Mit seinem Chef hat Jürgen das Vorgehen abgesprochen, da der erstens auch froh ist, dass Jürgen nicht einfach kündigt, um Zeit für seinen Sohn zu haben und zweitens denkt, dass es Menschen, die jeglichen Mist online bestellen, statt ihn im örtlichen Einzelhandel zu kaufen, einfach verdient haben, den Weg zum Paketshop in Kauf zu nehmen.
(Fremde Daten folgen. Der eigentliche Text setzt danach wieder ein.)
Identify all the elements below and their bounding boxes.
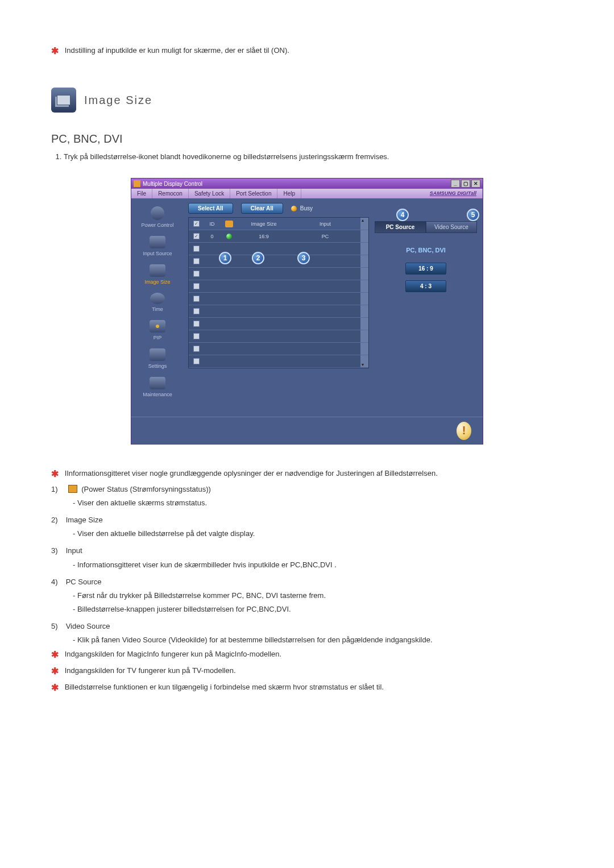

Jürgens Chef hat außerdem mit einigen Paketshops Umsatzbeteiligungen ausgehandelt, da die auch von Jürgens Strategie profitieren. Jürgen hat übrigens nun eine eigene Kollektion mit T-Shirts, Kühlschrankmagneten und Schlüsselanhängern herausgebracht mit dem Aufdruck „Jeder hat sein Päckchen zu tragen“ herausgebracht, die von seinen Zustellkollegen rege gekauft werden. Jürgens gibt es halt überall.